» **TASK INSTRUCTIONS**
Look through the entries below for the string "资产服务", and copy each line where it is found.

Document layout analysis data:

◆ ◆ ◆ ◆

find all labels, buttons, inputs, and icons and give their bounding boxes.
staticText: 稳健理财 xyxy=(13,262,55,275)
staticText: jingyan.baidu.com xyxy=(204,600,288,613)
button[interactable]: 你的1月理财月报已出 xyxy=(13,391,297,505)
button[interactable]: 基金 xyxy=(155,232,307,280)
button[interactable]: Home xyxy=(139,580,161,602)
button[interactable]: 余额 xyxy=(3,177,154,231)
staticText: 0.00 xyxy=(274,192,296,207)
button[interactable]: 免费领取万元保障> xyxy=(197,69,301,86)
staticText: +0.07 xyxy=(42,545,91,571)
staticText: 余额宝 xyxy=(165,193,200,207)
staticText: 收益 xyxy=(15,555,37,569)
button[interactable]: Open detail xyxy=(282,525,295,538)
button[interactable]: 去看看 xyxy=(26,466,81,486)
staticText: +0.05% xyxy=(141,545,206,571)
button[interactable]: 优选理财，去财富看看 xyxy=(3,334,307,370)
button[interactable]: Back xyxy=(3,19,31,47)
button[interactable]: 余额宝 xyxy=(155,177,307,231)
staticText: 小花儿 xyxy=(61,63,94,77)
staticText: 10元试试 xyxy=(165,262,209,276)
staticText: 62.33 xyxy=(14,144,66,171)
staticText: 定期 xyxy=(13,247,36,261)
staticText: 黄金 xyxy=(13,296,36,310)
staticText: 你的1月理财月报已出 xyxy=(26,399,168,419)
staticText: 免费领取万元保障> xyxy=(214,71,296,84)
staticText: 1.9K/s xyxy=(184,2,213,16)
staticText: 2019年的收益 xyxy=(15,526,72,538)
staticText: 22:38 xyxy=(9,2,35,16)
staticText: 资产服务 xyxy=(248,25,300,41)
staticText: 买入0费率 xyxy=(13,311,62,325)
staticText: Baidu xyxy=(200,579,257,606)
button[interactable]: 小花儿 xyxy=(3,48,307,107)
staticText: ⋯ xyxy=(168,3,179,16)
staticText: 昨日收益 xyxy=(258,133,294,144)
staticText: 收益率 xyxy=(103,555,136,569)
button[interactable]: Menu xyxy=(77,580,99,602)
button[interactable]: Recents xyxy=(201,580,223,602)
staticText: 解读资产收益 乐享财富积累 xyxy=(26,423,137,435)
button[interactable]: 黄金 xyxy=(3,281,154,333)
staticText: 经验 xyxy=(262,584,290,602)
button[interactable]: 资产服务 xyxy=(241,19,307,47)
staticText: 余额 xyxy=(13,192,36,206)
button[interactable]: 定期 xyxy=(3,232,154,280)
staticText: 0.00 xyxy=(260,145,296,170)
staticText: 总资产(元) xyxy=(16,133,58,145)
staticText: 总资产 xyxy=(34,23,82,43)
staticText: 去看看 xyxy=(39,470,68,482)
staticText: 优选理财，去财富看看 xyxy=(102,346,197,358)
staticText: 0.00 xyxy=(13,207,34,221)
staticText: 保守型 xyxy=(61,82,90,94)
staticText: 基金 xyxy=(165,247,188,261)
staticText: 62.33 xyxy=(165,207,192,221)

◆ ◆ ◆ ◆

» **EXPECTED OUTPUT**
staticText: 资产服务 xyxy=(248,25,300,41)
button[interactable]: 资产服务 xyxy=(241,19,307,47)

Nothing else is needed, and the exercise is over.